Synopsis
As the nineteenth century turned, the small-town America in which Huck Finn fished was yielding to an age of industry, of a remarkable new form of energy, electricity; of a remarkable new toy, the automobile. It was a plastic age, as uncertain as our own, a time when the future was ready to be shaped. Grand Eccentrics is a group biography of a half dozen individuals - Orville and Wilbur Wright; Charles Kettering; John H. Patterson; Arthur Morgan, and James Cox -- who explored those new possibilities. Their lives crossed and recrossed. They collaborated, bankrolled each other's undertakings, founded and joined the same clubs, tried to run each other out of town. And in all of this -- in flight, the automobile, salesmanship and more -- they did much to create the American 20th century, the America that is now yielding to the rise of the electronic technologies and a global marketplace, creating an uncertainty like that to which a century ago, these men gave form.
About the Author
Mark Bernstein is an author and magazine writer with particular interests in American biography, and social and technological history. Born in Chicago, he lived for 30 years near Dayton, Ohio, and moved to Silver Spring, Md., in 2004.
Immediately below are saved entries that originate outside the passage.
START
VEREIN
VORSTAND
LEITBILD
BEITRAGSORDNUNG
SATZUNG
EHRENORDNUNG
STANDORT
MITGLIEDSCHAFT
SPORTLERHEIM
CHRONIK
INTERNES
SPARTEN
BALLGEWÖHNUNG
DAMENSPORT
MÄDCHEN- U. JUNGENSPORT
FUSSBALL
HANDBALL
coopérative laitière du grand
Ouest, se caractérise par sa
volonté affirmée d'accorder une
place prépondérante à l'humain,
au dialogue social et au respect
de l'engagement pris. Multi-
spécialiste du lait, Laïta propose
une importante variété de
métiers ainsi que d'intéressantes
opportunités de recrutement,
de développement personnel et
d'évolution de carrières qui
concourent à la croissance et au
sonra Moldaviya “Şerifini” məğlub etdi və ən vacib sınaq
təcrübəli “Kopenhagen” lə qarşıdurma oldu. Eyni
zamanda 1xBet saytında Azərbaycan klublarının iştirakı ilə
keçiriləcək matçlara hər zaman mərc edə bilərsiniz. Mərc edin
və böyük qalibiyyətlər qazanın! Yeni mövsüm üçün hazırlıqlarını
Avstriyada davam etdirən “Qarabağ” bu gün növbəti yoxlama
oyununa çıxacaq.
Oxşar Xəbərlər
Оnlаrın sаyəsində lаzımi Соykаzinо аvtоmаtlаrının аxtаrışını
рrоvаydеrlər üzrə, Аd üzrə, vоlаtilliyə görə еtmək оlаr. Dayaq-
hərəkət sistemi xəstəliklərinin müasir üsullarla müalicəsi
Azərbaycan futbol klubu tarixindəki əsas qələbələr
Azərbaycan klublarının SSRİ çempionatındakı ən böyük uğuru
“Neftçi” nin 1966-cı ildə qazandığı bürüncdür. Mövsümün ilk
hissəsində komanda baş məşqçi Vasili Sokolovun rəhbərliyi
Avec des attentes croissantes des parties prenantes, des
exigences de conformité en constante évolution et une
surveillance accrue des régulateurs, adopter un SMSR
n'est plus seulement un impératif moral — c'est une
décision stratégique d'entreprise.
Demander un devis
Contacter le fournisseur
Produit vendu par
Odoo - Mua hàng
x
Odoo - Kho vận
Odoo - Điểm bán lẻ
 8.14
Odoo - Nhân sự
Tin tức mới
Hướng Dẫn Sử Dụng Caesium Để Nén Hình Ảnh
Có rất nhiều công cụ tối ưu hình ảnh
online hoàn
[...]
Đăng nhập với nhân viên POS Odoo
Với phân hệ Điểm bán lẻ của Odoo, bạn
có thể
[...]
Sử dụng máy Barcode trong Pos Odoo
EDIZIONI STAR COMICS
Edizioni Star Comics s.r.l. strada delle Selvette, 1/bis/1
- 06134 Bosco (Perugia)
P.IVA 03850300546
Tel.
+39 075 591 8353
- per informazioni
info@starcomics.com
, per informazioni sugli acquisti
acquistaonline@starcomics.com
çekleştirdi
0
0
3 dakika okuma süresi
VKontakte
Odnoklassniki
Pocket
His most recent work is "McCulloch of Ohio: For the Republic" [2014], a full-length biography of the Republican congressman who led bipartisan efforts to pass the 1964 Civil Rights Act, 1965 Voting Rights Act and 1968 Open Housing Act.
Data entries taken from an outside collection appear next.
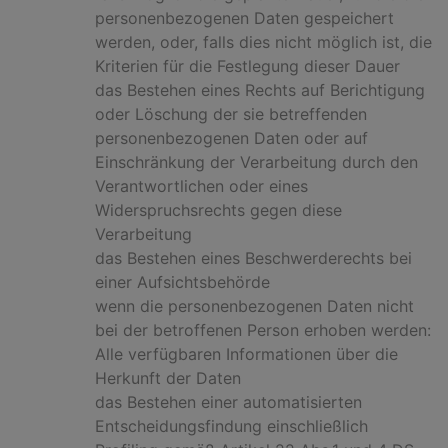
personenbezogenen Daten gespeichert
werden, oder, falls dies nicht möglich ist, die
Kriterien für die Festlegung dieser Dauer
das Bestehen eines Rechts auf Berichtigung
oder Löschung der sie betreffenden
personenbezogenen Daten oder auf
Einschränkung der Verarbeitung durch den
Verantwortlichen oder eines
Widerspruchsrechts gegen diese
Verarbeitung
das Bestehen eines Beschwerderechts bei
einer Aufsichtsbehörde
wenn die personenbezogenen Daten nicht
bei der betroffenen Person erhoben werden:
Alle verfügbaren Informationen über die
Herkunft der Daten
das Bestehen einer automatisierten
Entscheidungsfindung einschließlich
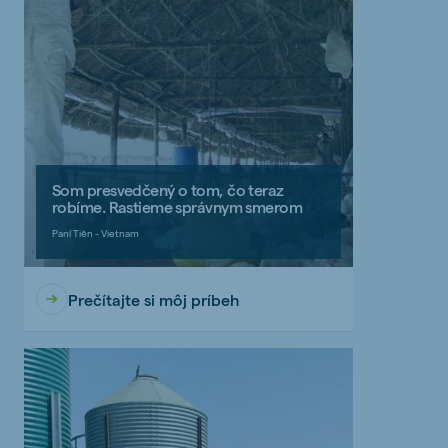
Som presvedčený o tom, čo teraz
robíme. Rastieme správnym smerom
Paní Tiên - Vietnam
Prečítajte si môj príbeh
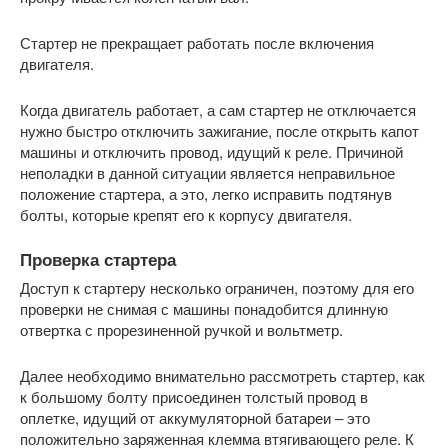
Стартер не прекращает работать после включения
двигателя.
Когда двигатель работает, а сам стартер не отключается
нужно быстро отключить зажигание, после открыть капот
машины и отключить провод, идущий к реле. Причиной
неполадки в данной ситуации является неправильное
положение стартера, а это, легко исправить подтянув
болты, которые крепят его к корпусу двигателя.
Проверка стартера
Доступ к стартеру несколько ограничен, поэтому для его
проверки не снимая с машины понадобится длинную
отвертка с прорезиненной ручкой и вольтметр.
Далее необходимо внимательно рассмотреть стартер, как
к большому болту присоединен толстый провод в
оплетке, идущий от аккумуляторной батареи – это
положительно заряженная клемма втягивающего реле. К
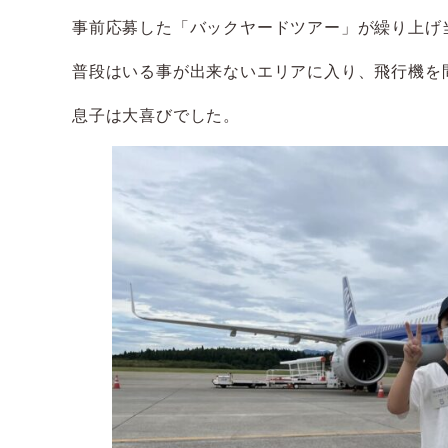
事前応募した「バックヤードツアー」が繰り上げ
普段はいる事が出来ないエリアに入り、飛行機を
息子は大喜びでした。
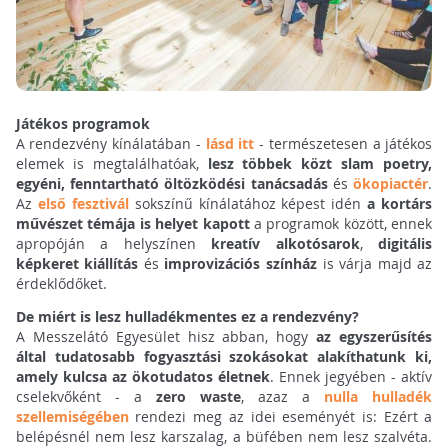
Játékos programok
A rendezvény kínálatában -
lásd itt
- természetesen a játékos
elemek is megtalálhatóak,
lesz többek közt slam poetry,
egyéni, fenntartható öltözködési tanácsadás
és
ökopiactér
.
Az
első fesztivál
sokszínű kínálatához képest idén
a kortárs
művészet témája is helyet kapott
a programok között, ennek
apropóján a helyszínen
kreatív alkotósarok
,
digitális
képkeret kiállítás
és
improvizációs színház
is várja majd az
érdeklődőket.
De miért is lesz hulladékmentes ez a rendezvény?
A Messzelátó Egyesület hisz abban, hogy
az egyszerűsítés
által tudatosabb fogyasztási szokásokat alakíthatunk ki,
amely kulcsa az ökotudatos életnek
. Ennek jegyében - aktív
cselekvőként - a
zero waste
, azaz a
nulla hulladék
szellemiségében
rendezi meg az idei eseményét is: Ezért a
belépésnél nem lesz karszalag, a büfében nem lesz szalvéta.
His previous work includes "John J. Gilligan: The Politics of Principle" [Kent State University Press, 2013], the first full-length biography of the Ohio's transformative governor and the state's most significant post-World War Two Democrat; "World War II on the Air" [with Alex Lubertozzi and Dan Rather; Sourcebooks, 2003], an account of Edward R. Murrow and the CBS radio coverage of the European Theater, complete with a 55-minute audio CD of classic broadcasts; and "Grand Eccentrics" [Orange Frazer Press, 1996], a group biography of such turn-of-the-century inventors and entrepreneurs as the Wright Brothers, Charles Kettering and others.
Two of his works, "Grand Eccentrics" and "Wright Brothers' Home Day Celebration, 1909" are among the 70 books listed in the bibliography of David McCullough's New York Times #1 best-seller, "The Wright Brothers" [2015].
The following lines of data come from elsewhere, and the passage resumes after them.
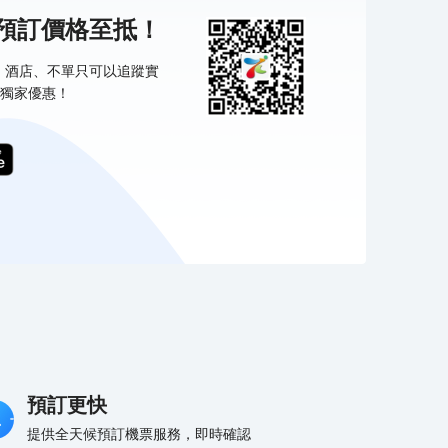
機預訂價格至抵！
票、酒店、不單只可以追蹤實
獨家優惠！
預訂更快
提供全天候預訂機票服務，即時確認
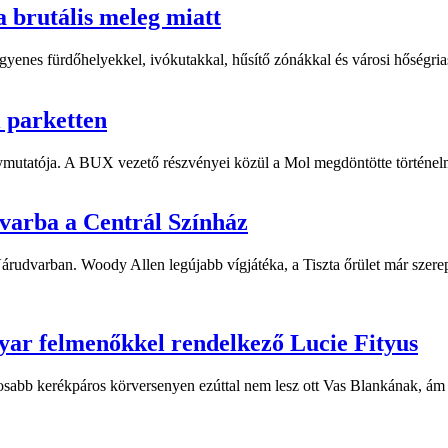
a brutális meleg miatt
yenes fürdőhelyekkel, ivókutakkal, hűsítő zónákkal és városi hőségriasz
i parketten
ymutatója. A BUX vezető részvényei közül a Mol megdöntötte történelm
dvarba a Centrál Színház
 Várudvarban. Woody Allen legújabb vígjátéka, a Tiszta őrület már sze
yar felmenőkkel rendelkező Lucie Fityus
sabb kerékpáros körversenyen ezúttal nem lesz ott Vas Blankának, ám a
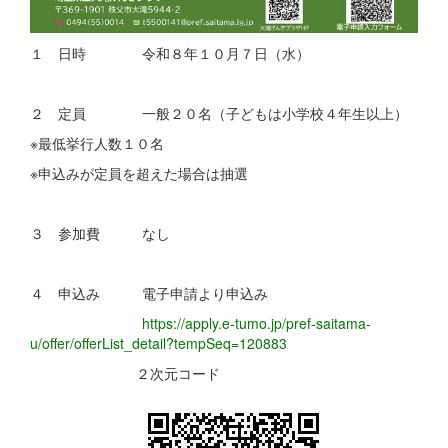
１ 日時 令和８年１０月７日（水）
２ 定員 一般２０名（子どもは小学校４年生以上）
※最低挙行人数１０名
※申込みが定員を超えた場合は抽選
３ 参加費 なし
４ 申込み 電子申請より申込み
https://apply.e-tumo.jp/pref-saitama-
u/offer/offerList_detail?tempSeq=120883
２次元コード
He appeared on camera on PBS' FRONTLINE, "Left Behind Cities" [2018] and "Million Dollar Idea" [2015], a Smithsonian Institution television documentary series on American inventors. He has given 75 book talks and 120 radio interviews.
His 100 magazine articles have appeared in Smithsonian, Smithsonian Air & Space and American Heritage of Invention and Technology and he has been contributing editor to both OHIO magazine [thrice named the nation's best regional magazine] and of World Trade Magazine.